I am trying to calibrate a one-factor mean-reverting process in python 3. The process is defined as:
\begin{equation} dX = k(\alpha - X)dt + \sigma dW , \end{equation}
where $\alpha = \mu - \frac{\sigma^2}{2k}$ is the long-run mean log price and $k$ is the speed of adjustment. Under the risk neutral probability $Q$ we write the previous equation as
\begin{equation} dX = k(\alpha^* - X)dt + \sigma dW^*. \end{equation}
Here $\alpha^*= \alpha - \lambda$, where $\lambda$ is the market price of risk. Based on Girsanov's Theorem $dW^*$ is a Brownian Motion under the martingale measure $Q$.
My measurement and transition equations are:
- The measurement equation relates the time series of observable variables, in my case futures prices for different maturities, to the unobservable state variable, the spot price:
\begin{equation} y_{t} = Z_{t}X_{t} + d_{t} + \epsilon_{t}, \qquad t = 1, ..., NT \end{equation}
where
$y_{t}=\left[\ln F\left(T_{i}\right)\right]$, $i=1,...,N$, $N\times 1$ vector of observables,
$d_{t}=\left[\left(1-e^{-\kappa T_{1}}\right) \alpha^{*}+\frac{\sigma^{2}}{4 \kappa}\left(1-e^{-2 k T_{1}}\right)\right], \quad i=1, \ldots, N, \quad N \times 1$ vector,
$Z_{t}=\left[e^{-\kappa T_{i}}\right], \quad i=1, \ldots, N, \quad N \times 1$ vector,
$\epsilon_{t}, \quad N\times 1$ vector of serially uncorrelated disturbances with $\mathbb{E}(\epsilon_{t}) = 0$ and $Var(\epsilon_{t}) = H$.
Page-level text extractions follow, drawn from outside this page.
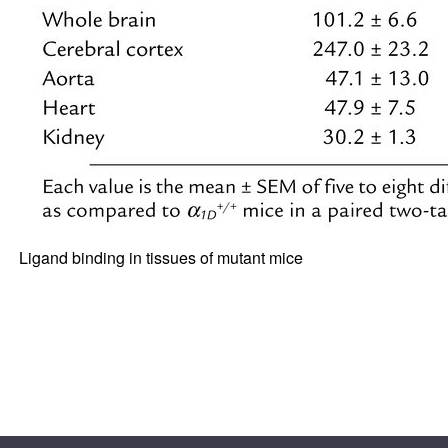
Ligand binding in tissues of mutant mice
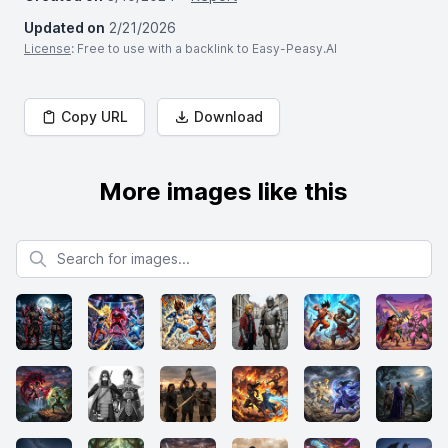
Updated on
2/21/2026
License
: Free to use with a backlink to Easy-Peasy.AI
Copy URL
Download
More images like this
Search for images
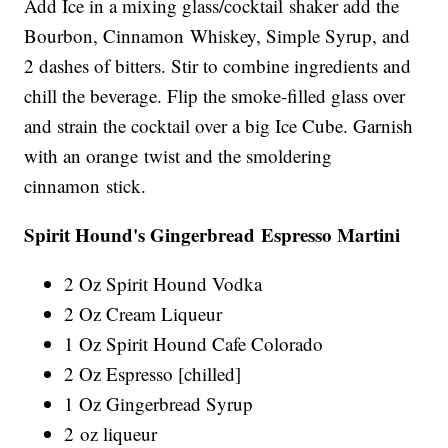
Add Ice in a mixing glass/cocktail shaker add the
Bourbon, Cinnamon Whiskey, Simple Syrup, and
2 dashes of bitters. Stir to combine ingredients and
chill the beverage. Flip the smoke-filled glass over
and strain the cocktail over a big Ice Cube. Garnish
with an orange twist and the smoldering
cinnamon stick.
Spirit Hound's Gingerbread Espresso Martini
2 Oz Spirit Hound Vodka
2 Oz Cream Liqueur
1 Oz Spirit Hound Cafe Colorado
2 Oz Espresso [chilled]
1 Oz Gingerbread Syrup
2 oz liqueur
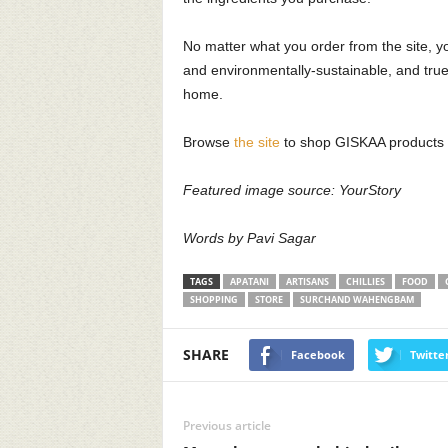
 Indian Wedding Invitation
10 Indian sustainab
rd Designers to look out for
brands we love!
No matter what you order from the site, yo
and environmentally-sustainable, and true 
osene Staff
-
May 17, 2019
17522
Kerosene Staff
-
May 16, 2019
home.
0
0
Browse
the site
to shop GISKAA products 
Featured image source: YourStory
Words by Pavi Sagar
TAGS
APATANI
ARTISANS
CHILLIES
FOOD
SHOPPING
STORE
SURCHAND WAHENGBAM
SHARE
Facebook
Twitte
Previous article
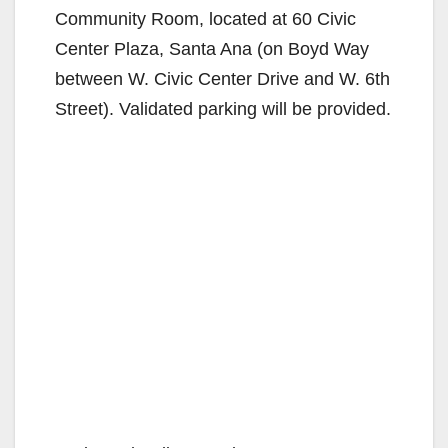
Community Room, located at 60 Civic
Center Plaza, Santa Ana (on Boyd Way
between W. Civic Center Drive and W. 6th
Street). Validated parking will be provided.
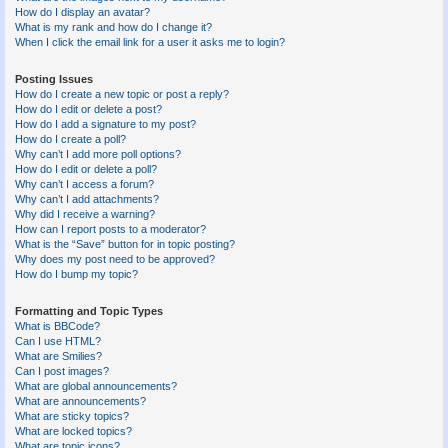
How do I display an avatar?
What is my rank and how do I change it?
When I click the email link for a user it asks me to login?
Posting Issues
How do I create a new topic or post a reply?
How do I edit or delete a post?
How do I add a signature to my post?
How do I create a poll?
Why can’t I add more poll options?
How do I edit or delete a poll?
Why can’t I access a forum?
Why can’t I add attachments?
Why did I receive a warning?
How can I report posts to a moderator?
What is the “Save” button for in topic posting?
Why does my post need to be approved?
How do I bump my topic?
Formatting and Topic Types
What is BBCode?
Can I use HTML?
What are Smilies?
Can I post images?
What are global announcements?
What are announcements?
What are sticky topics?
What are locked topics?
What are topic icons?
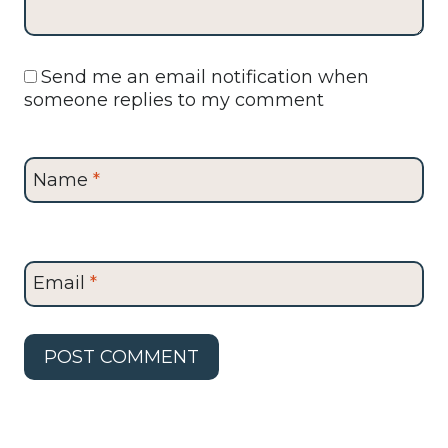
Send me an email notification when
someone replies to my comment
Name
*
Email
*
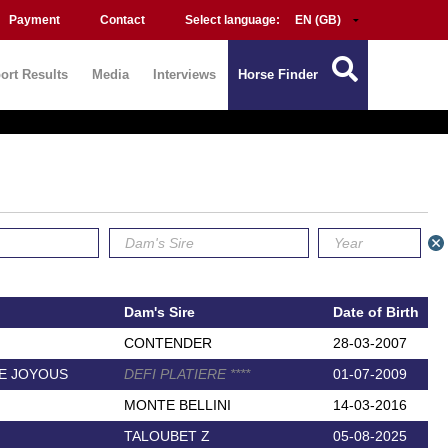
Payment
Contact
Select language:
ort Results
Media
Interviews
Horse Finder
Dam's Sire
Date of Birth
CONTENDER
28-03-2007
E JOYOUS
DEFI PLATIERE
*
*
*
*
01-07-2009
MONTE BELLINI
14-03-2016
TALOUBET Z
05-08-2025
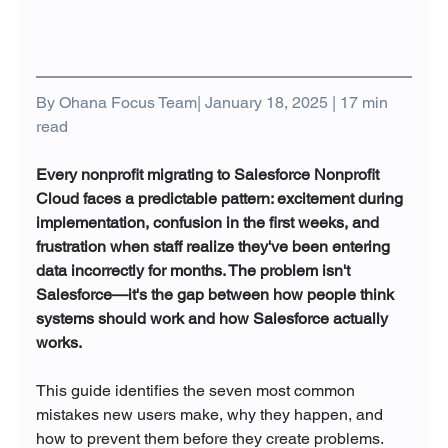
By Ohana Focus Team| January 18, 2025 | 17 min 
read
Every nonprofit migrating to Salesforce Nonprofit 
Cloud faces a predictable pattern: excitement during 
implementation, confusion in the first weeks, and 
frustration when staff realize they've been entering 
data incorrectly for months. The problem isn't 
Salesforce—it's the gap between how people think 
systems should work and how Salesforce actually 
works.
This guide identifies the seven most common 
mistakes new users make, why they happen, and 
how to prevent them before they create problems.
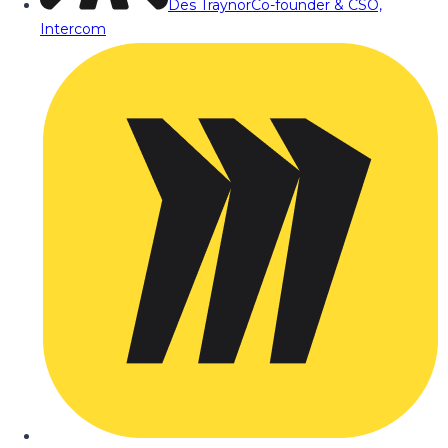
Des Traynor
Co-founder & CSO,
Intercom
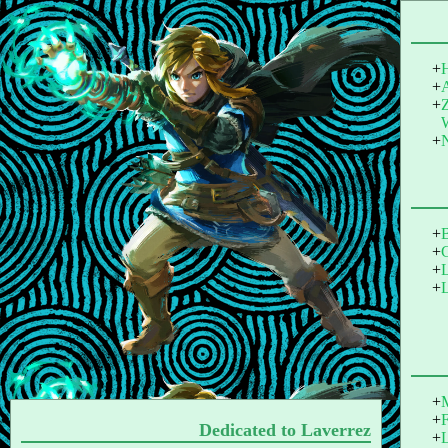
Dedicated to Laverrez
- The transition equation is a discrete-time version of the O-U oil price stochastic process:
\begin{equation} X_{t}=c_{t}+Q_{t} X_{t-1}+\eta_{t}, \quad t=1, \ldots, N T \label{eq:38}, \end{equation}
where
$c_{t}=\kappa \alpha \Delta t$
$Q_{t}=1-\kappa \Delta t$
$\eta_{t}$, serially uncorrelated disturbances with $\mathbb{E}(\eta_{t}) = 0$ and $Var(\eta_{t}) = \sigma^2 \Delta t$.
The aim is to calibrate the model parameters using the time series of different maturities Futures prices via MLE. Any help with the coding part (in python 3) would be much appreciated!